Assignment: For this exercise, output the line containing "client's credit card" and all lines after it to the end of the records, exactly, with no other content.

[Items listed in a dataset]
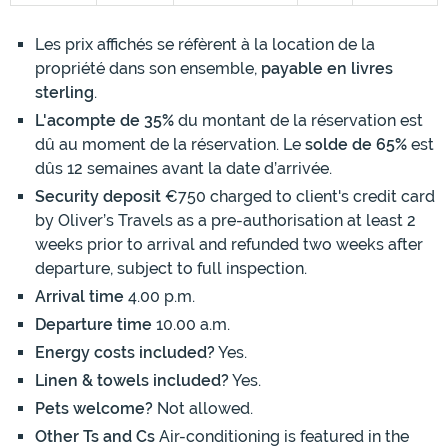
Les prix affichés se réfèrent à la location de la
propriété dans son ensemble,
payable en livres
sterling
.
L'acompte de 35%
du montant de la réservation est
dû au moment de la réservation. Le
solde de 65%
est
dûs 12 semaines avant la date d’arrivée.
Security deposit
€750 charged to client's credit card
by Oliver’s Travels as a pre-authorisation at least 2
weeks prior to arrival and refunded two weeks after
departure, subject to full inspection.
Arrival time
4.00 p.m.
Departure time
10.00 a.m.
Energy costs included?
Yes.
Linen & towels included?
Yes.
Pets welcome?
Not allowed.
Other Ts and Cs
Air-conditioning is featured in the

Solution to this problem:
€750 charged to client's credit card
by Oliver’s Travels as a pre-authorisation at least 2
weeks prior to arrival and refunded two weeks after
departure, subject to full inspection.
Arrival time
4.00 p.m.
Departure time
10.00 a.m.
Energy costs included?
Yes.
Linen & towels included?
Yes.
Pets welcome?
Not allowed.
Other Ts and Cs
Air-conditioning is featured in the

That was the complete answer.